You can inspect with dvc ls command.

1 Like

Thank you for the answer!

The section mentions how to link with external dependencies, but what if I want to address the versioned external dependency (aka dvc remote) without downloading it? It seems that it is only possible with cloud versioning, which is obviously unavailable for NAS drives, am I correct?

If you are using the DVC python API it’s possible to stream the specific version of a file tracked by DVC using dvc.api.open(..., rev=...) and dvc.api.read(..., rev=...) (where rev is the git revision for the version you want to use)

Otherwise, you can also use dvc get --show-url --rev=... from the command line to show the remote URL for the specific version of the file you want (and then pass that path into whatever other tool/script you need).
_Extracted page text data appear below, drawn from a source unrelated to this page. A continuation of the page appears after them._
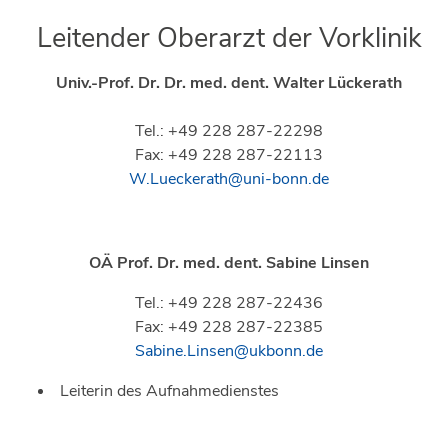
Leitender Oberarzt der Vorklinik
Univ.-Prof. Dr. Dr. med. dent.
Walter Lückerath
Tel.: +49 228 287-22298
Fax: +49 228 287-22113
W.Lueckerath@uni-bonn.de
OÄ Prof. Dr. med. dent. Sabine Linse
n
Tel.: +49 228 287-22436
Fax: +49 228 287-22385
Sabine.Linsen@ukbonn.de
Leiterin des Aufnahmedienstes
For a local remote, the URL in this case would just be a path within your local mount point for the NAS drive.

1 Like

Hi @async_andrew. Would you be able to test fix partial fetch by skshetry · Pull Request #10205 · iterative/dvc · GitHub and see if partial pull works for you or not?

You can use the following command to install it:

pip install git+https://github.com/iterative/dvc@refs/pull/10205/merge

Hi @skshetry. I have just checked, and partial pull works fine. Thank you!

1 Like

Hi @pmrowla. What should I specify as a dependency (in dvc.yaml), for a stage that uses DVC API to get data from dvc remote so that it is tracked properly?

DVC doesn’t really support that use case. If you have a dependency on a DVC tracked file from another DVC repository, you would normally use dvc import to track that dependency instead.